**What you will do**
Exactly as written and without the pictures, output the entries below.

**Data section**
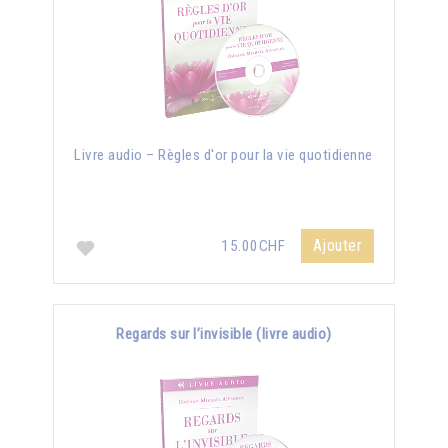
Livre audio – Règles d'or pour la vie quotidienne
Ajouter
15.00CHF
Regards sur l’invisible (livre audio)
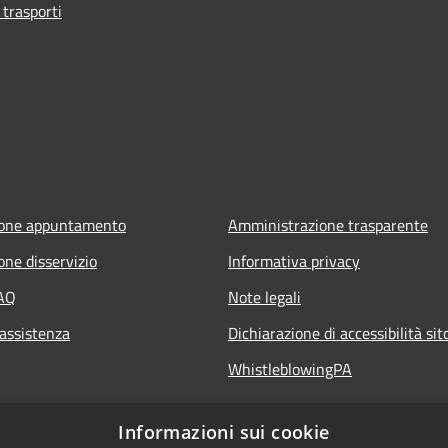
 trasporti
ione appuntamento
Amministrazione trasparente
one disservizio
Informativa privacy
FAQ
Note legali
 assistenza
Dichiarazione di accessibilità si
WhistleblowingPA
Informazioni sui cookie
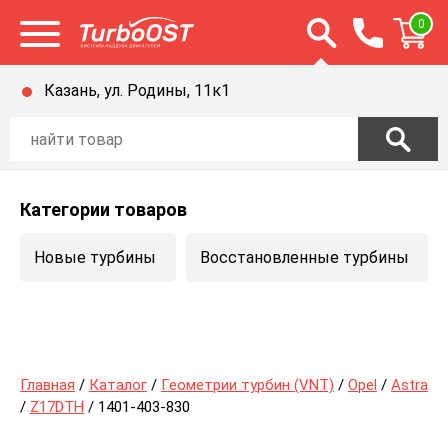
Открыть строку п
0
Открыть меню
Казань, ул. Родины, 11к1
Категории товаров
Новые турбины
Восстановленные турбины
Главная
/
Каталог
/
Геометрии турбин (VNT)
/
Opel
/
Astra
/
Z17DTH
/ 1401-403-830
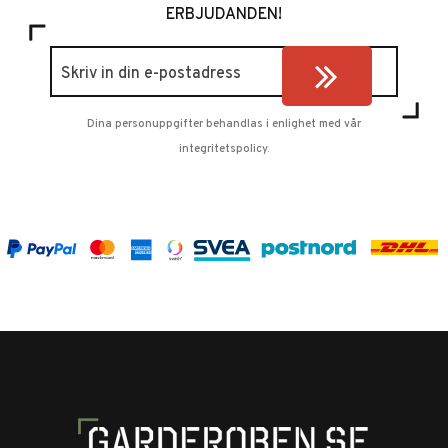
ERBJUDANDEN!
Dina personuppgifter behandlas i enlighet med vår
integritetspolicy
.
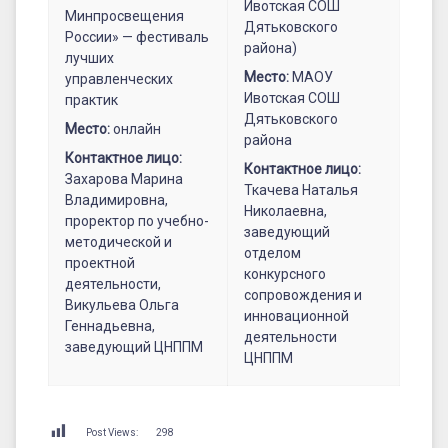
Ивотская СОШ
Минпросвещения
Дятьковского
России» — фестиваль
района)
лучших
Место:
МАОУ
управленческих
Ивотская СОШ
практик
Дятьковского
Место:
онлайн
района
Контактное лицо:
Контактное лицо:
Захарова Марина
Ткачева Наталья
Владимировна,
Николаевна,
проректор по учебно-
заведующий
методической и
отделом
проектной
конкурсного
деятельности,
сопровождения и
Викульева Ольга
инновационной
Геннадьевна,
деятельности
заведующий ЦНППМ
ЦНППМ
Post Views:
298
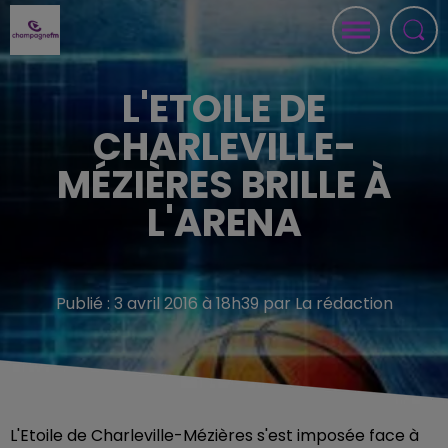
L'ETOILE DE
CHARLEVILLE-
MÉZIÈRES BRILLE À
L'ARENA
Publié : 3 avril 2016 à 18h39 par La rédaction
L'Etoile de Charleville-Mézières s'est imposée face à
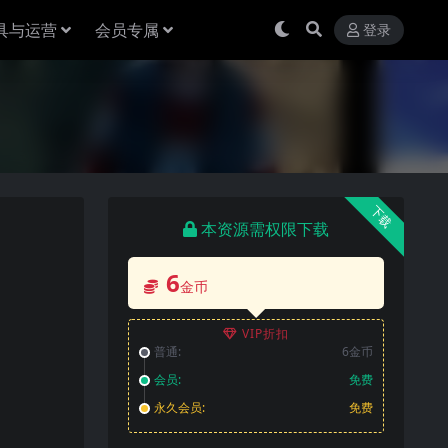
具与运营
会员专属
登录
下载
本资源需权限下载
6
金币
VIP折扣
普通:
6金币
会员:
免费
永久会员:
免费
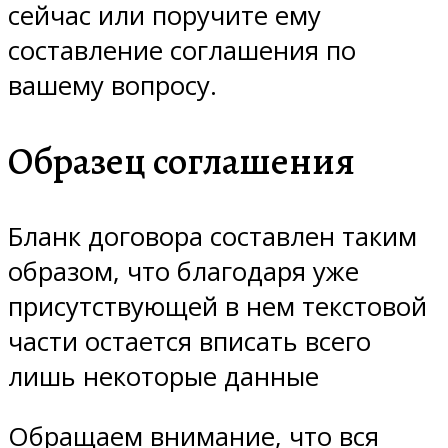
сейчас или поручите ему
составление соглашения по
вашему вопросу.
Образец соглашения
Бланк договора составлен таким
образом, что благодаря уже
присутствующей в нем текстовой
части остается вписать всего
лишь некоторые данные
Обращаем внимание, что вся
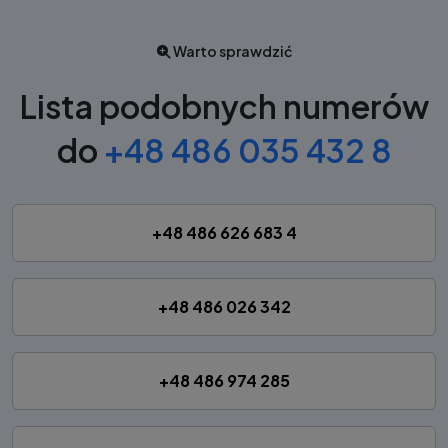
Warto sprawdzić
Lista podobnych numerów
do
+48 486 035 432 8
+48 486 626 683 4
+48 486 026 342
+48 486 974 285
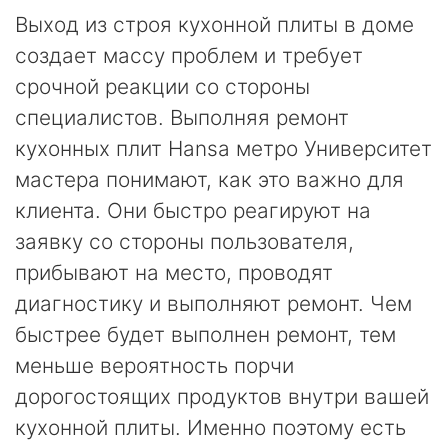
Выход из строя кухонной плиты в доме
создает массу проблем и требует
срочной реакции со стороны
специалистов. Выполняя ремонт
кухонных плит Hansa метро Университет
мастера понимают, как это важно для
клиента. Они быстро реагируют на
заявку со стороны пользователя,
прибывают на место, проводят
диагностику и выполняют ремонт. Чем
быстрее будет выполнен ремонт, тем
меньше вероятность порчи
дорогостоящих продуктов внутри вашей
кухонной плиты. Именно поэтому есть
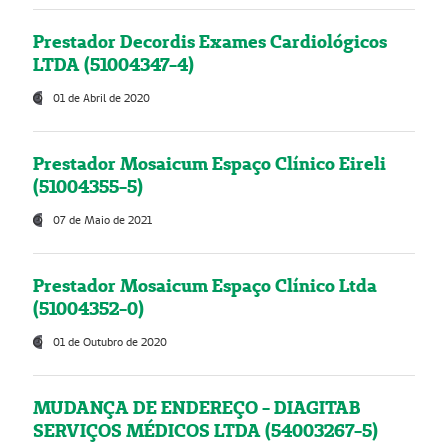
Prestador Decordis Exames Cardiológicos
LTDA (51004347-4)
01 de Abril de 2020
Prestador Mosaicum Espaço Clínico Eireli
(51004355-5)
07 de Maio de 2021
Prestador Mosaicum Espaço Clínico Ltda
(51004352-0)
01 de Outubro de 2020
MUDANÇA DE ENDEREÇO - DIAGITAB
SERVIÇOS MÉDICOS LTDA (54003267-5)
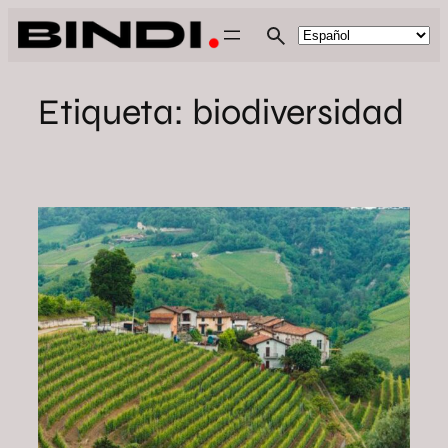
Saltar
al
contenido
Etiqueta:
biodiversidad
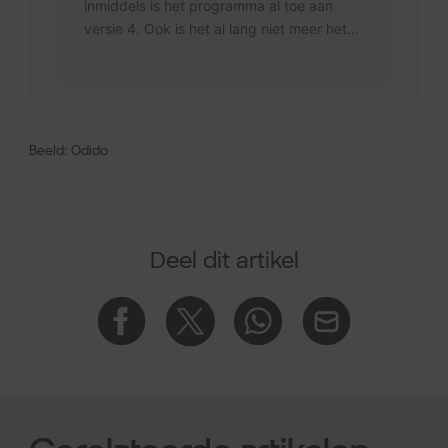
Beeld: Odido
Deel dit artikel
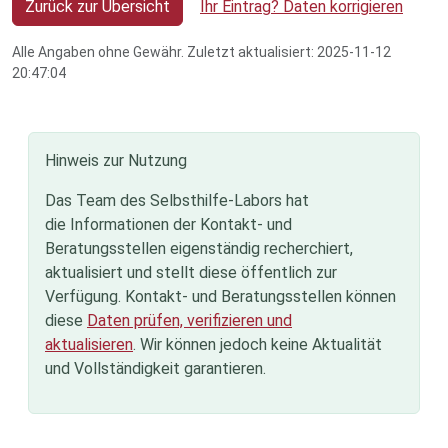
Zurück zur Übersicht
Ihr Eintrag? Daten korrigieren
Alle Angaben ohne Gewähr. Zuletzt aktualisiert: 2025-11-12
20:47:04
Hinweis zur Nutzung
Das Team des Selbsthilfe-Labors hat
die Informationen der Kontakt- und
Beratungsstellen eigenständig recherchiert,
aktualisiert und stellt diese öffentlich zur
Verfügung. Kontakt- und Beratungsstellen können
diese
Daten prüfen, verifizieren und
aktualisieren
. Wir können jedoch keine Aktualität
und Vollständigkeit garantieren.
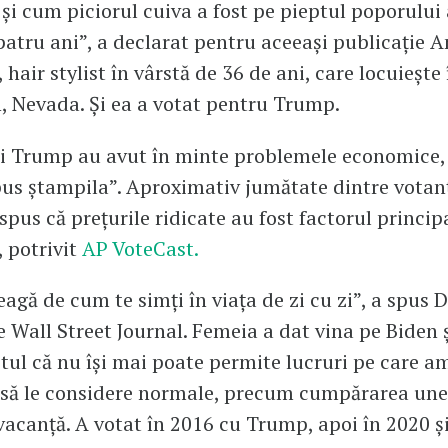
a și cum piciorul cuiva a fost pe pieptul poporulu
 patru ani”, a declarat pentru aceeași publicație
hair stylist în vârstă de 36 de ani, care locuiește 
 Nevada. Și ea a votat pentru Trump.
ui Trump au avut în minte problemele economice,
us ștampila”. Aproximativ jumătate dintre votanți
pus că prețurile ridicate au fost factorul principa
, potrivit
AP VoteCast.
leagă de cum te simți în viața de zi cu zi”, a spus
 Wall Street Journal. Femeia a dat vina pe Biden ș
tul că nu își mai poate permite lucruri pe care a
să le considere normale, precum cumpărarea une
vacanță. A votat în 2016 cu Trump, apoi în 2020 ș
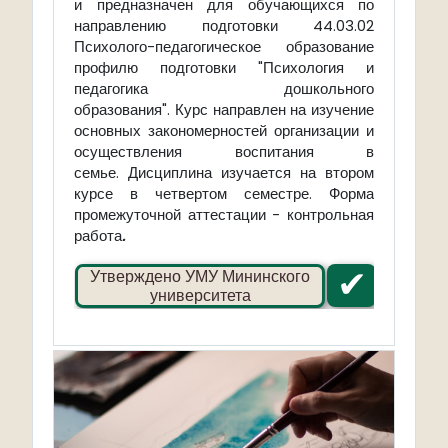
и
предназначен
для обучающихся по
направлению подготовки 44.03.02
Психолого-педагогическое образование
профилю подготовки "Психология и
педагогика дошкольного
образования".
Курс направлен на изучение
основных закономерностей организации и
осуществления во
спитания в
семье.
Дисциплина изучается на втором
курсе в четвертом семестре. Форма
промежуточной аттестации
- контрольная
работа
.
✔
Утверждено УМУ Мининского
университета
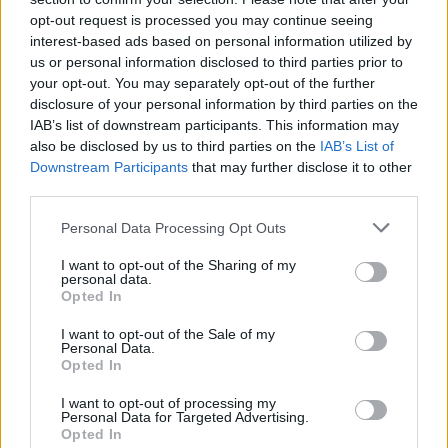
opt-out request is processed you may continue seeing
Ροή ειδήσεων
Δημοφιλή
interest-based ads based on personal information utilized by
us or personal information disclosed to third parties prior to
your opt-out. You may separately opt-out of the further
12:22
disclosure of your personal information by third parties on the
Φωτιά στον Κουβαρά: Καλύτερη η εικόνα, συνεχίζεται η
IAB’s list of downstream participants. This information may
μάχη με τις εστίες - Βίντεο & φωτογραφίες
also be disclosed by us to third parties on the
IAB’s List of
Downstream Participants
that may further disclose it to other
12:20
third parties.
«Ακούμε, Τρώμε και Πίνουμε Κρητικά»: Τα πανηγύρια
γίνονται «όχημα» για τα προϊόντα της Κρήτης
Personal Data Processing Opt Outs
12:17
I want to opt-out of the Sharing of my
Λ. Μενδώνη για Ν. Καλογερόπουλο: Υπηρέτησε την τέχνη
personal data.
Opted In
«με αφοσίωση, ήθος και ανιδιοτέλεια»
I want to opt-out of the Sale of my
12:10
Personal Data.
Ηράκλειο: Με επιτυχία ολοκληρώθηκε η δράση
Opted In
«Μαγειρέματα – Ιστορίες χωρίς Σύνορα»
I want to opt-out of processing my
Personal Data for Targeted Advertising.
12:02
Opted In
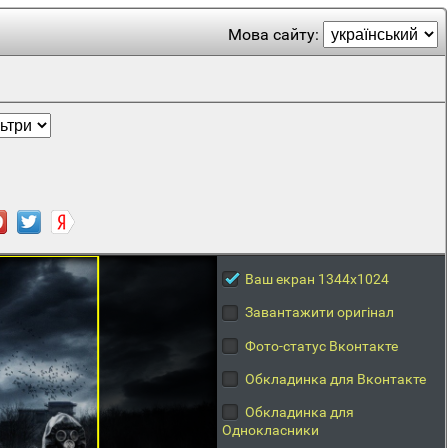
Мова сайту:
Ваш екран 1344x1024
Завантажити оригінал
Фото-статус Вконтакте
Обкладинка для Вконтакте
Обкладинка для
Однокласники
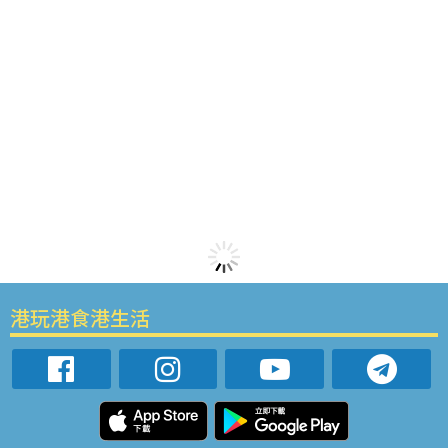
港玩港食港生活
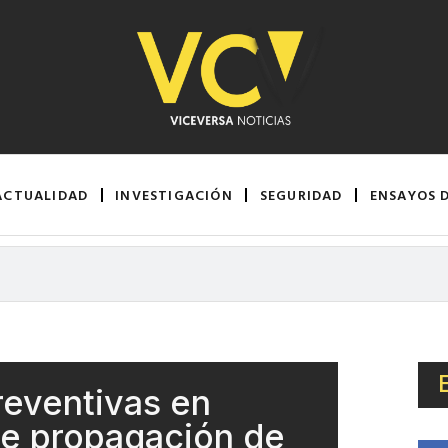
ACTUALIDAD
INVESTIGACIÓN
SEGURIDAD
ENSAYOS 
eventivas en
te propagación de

**Solution for this problem**
Livre audio – Règles d'or pour la vie quotidienne
Ajouter
15.00CHF
Regards sur l’invisible (livre audio)
 trasporti
ione appuntamento
Amministrazione trasparente
one disservizio
Informativa privacy
FAQ
Note legali
 assistenza
Dichiarazione di accessibilità si
WhistleblowingPA
Informazioni sui cookie
Открыть строку п
0
Открыть меню
Казань, ул. Родины, 11к1
Категории товаров
Новые турбины
Восстановленные турбины
Главная
/
Каталог
/
Геометрии турбин (VNT)
/
Opel
/
Astra
/
Z17DTH
/ 1401-403-830
ERBJUDANDEN!
Dina personuppgifter behandlas i enlighet med vår
integritetspolicy
.
Ивотская СОШ
Минпросвещения
Дятьковского
России» — фестиваль
района)
лучших
Место:
МАОУ
управленческих
Ивотская СОШ
практик
Дятьковского
Место:
онлайн
района
Контактное лицо:
Контактное лицо:
Захарова Марина
Ткачева Наталья
Владимировна,
Николаевна,
проректор по учебно-
заведующий
методической и
отделом
проектной
конкурсного
деятельности,
сопровождения и
Викульева Ольга
инновационной
Геннадьевна,
деятельности
заведующий ЦНППМ
ЦНППМ
Post Views:
298
L'ETOILE DE
CHARLEVILLE-
MÉZIÈRES BRILLE À
L'ARENA
Publié : 3 avril 2016 à 18h39 par La rédaction
L'Etoile de Charleville-Mézières s'est imposée face à
具与运营
会员专属
登录
下载
本资源需权限下载
6
金币
VIP折扣
普通:
6金币
会员:
免费
永久会员:
免费
сейчас или поручите ему
составление соглашения по
вашему вопросу.
Образец соглашения
Бланк договора составлен таким
образом, что благодаря уже
присутствующей в нем текстовой
части остается вписать всего
лишь некоторые данные
Обращаем внимание, что вся
Warto sprawdzić
Lista podobnych numerów
do
+48 486 035 432 8
+48 486 626 683 4
+48 486 026 342
+48 486 974 285
Выход из строя кухонной плиты в доме
создает массу проблем и требует
срочной реакции со стороны
специалистов. Выполняя ремонт
кухонных плит Hansa метро Университет
мастера понимают, как это важно для
клиента. Они быстро реагируют на
заявку со стороны пользователя,
прибывают на место, проводят
диагностику и выполняют ремонт. Чем
быстрее будет выполнен ремонт, тем
меньше вероятность порчи
дорогостоящих продуктов внутри вашей
кухонной плиты. Именно поэтому есть
Prestador Decordis Exames Cardiológicos
LTDA (51004347-4)
01 de Abril de 2020
Prestador Mosaicum Espaço Clínico Eireli
(51004355-5)
07 de Maio de 2021
Prestador Mosaicum Espaço Clínico Ltda
(51004352-0)
01 de Outubro de 2020
MUDANÇA DE ENDEREÇO - DIAGITAB
SERVIÇOS MÉDICOS LTDA (54003267-5)
Saltar
al
contenido
Etiqueta:
biodiversidad
Beeld: Odido
Deel dit artikel
Zurück zur Übersicht
Ihr Eintrag? Daten korrigieren
Alle Angaben ohne Gewähr. Zuletzt aktualisiert: 2025-11-12
20:47:04
Hinweis zur Nutzung
Das Team des Selbsthilfe-Labors hat
die Informationen der Kontakt- und
Beratungsstellen eigenständig recherchiert,
aktualisiert und stellt diese öffentlich zur
Verfügung. Kontakt- und Beratungsstellen können
diese
Daten prüfen, verifizieren und
aktualisieren
. Wir können jedoch keine Aktualität
und Vollständigkeit garantieren.
a și cum piciorul cuiva a fost pe pieptul poporulu
 patru ani”, a declarat pentru aceeași publicație
hair stylist în vârstă de 36 de ani, care locuiește 
 Nevada. Și ea a votat pentru Trump.
ui Trump au avut în minte problemele economice,
us ștampila”. Aproximativ jumătate dintre votanți
pus că prețurile ridicate au fost factorul principa
, potrivit
AP VoteCast.
leagă de cum te simți în viața de zi cu zi”, a spus
 Wall Street Journal. Femeia a dat vina pe Biden ș
tul că nu își mai poate permite lucruri pe care a
să le considere normale, precum cumpărarea une
vacanță. A votat în 2016 cu Trump, apoi în 2020 ș
и
предназначен
для обучающихся по
направлению подготовки 44.03.02
Психолого-педагогическое образование
профилю подготовки "Психология и
педагогика дошкольного
образования".
Курс направлен на изучение
основных закономерностей организации и
осуществления во
спитания в
семье.
Дисциплина изучается на втором
курсе в четвертом семестре. Форма
промежуточной аттестации
- контрольная
работа
.
✔
Утверждено УМУ Мининского
университета
opt-out request is processed you may continue seeing
Ροή ειδήσεων
Δημοφιλή
interest-based ads based on personal information utilized by
us or personal information disclosed to third parties prior to
your opt-out. You may separately opt-out of the further
12:22
disclosure of your personal information by third parties on the
Φωτιά στον Κουβαρά: Καλύτερη η εικόνα, συνεχίζεται η
IAB’s list of downstream participants. This information may
μάχη με τις εστίες - Βίντεο & φωτογραφίες
also be disclosed by us to third parties on the
IAB’s List of
Downstream Participants
that may further disclose it to other
12:20
third parties.
«Ακούμε, Τρώμε και Πίνουμε Κρητικά»: Τα πανηγύρια
γίνονται «όχημα» για τα προϊόντα της Κρήτης
Personal Data Processing Opt Outs
12:17
I want to opt-out of the Sharing of my
Λ. Μενδώνη για Ν. Καλογερόπουλο: Υπηρέτησε την τέχνη
personal data.
Opted In
«με αφοσίωση, ήθος και ανιδιοτέλεια»
I want to opt-out of the Sale of my
12:10
Personal Data.
Ηράκλειο: Με επιτυχία ολοκληρώθηκε η δράση
Opted In
«Μαγειρέματα – Ιστορίες χωρίς Σύνορα»
I want to opt-out of processing my
Personal Data for Targeted Advertising.
12:02
Opted In
Мова сайту:
Ваш екран 1344x1024
Завантажити оригінал
Фото-статус Вконтакте
Обкладинка для Вконтакте
Обкладинка для
Однокласники
港玩港食港生活
ACTUALIDAD
INVESTIGACIÓN
SEGURIDAD
ENSAYOS 
eventivas en
te propagación de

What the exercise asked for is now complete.